Key in production optimization is the capacity to accurately assess reservoir potential. Our technology came about to develop and deploy advances in geomechanical technology to optimize production by accurately determining stimulated reservoir volume through modeling of the impact of anomalous microseismic surveys on the stimulated reservoir volume and, consequently, shale well performance.

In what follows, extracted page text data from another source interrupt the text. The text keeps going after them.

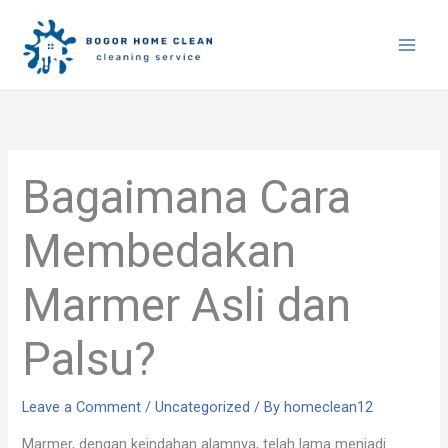
Skip
to
content
Bagaimana Cara
Membedakan
Marmer Asli dan
Palsu?
Leave a Comment
/
Uncategorized
/ By
homeclean12
Marmer, dengan keindahan alamnya, telah lama menjadi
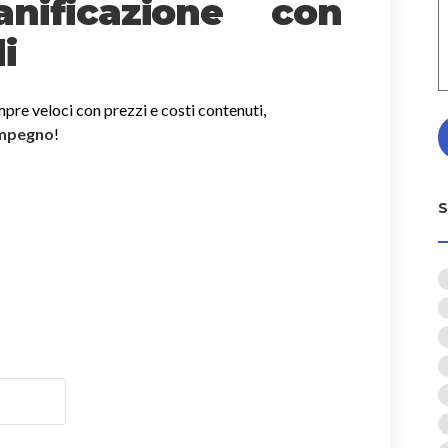
nificazione con
i
mpre veloci con prezzi e costi contenuti,
impegno
!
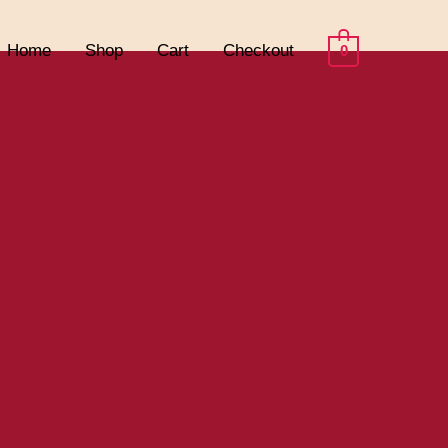
Home
Shop
Cart
Checkout
0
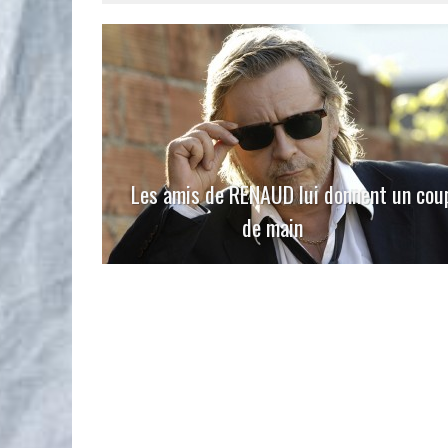
Les amis de RENAUD lui donnent un cou
de main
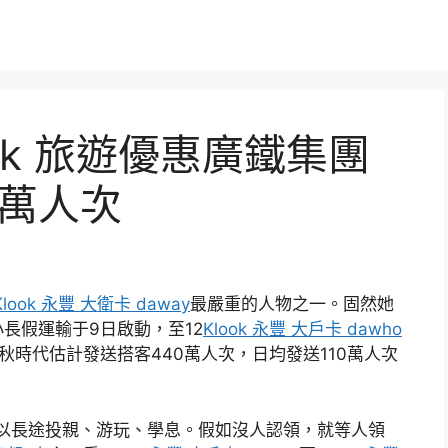
ok 旅遊優惠廣鐵集團
0萬人次
Klook 永豐 大衛卡 daway
最嚴重的人物之一。固然她
長假運輸于9日啟動，至12
Klook 永豐 大戶卡 dawho
時代估計發送搭客440萬人次，日均發送110萬人次
以長途投親、游玩、學息。假如沒人認領，就等人領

Our technology models the interaction between hydraulic fractures and natural fractures to predict how fractures will evolve when hydraulic fracturing is employed.

Reservoir Engineering

Our tools include:

Use of the Material Point Method (MPM) for the geomechanical simulation of hydraulic fractures interacting with natural fractures,
Use in geomechanical simulations of the Continuous Fracture Modeling (CFM) to describe the natural fractures as an Equivalent Fracture Model (EFM) interacting with multiple hydraulic fractures,
The ability to find optimal frac stage positions and irregular spacing between them,
The ability to quantify the impact of a sequential, parallel or zipper fracing and find the optimal fracing sequence in a well pad,
The ability to predict microseismicity numerically and validate it with real field data,
The ability to predict the initial distribution of the propped volume,
The ability to provide to common frac design software the asymmetric and variable half fracture lengths that correct for the lack of natural fractures in their formulation
The ability to provide to reservoir simulators the initial distribution of the stimulated permeability that allows the match of early well performance.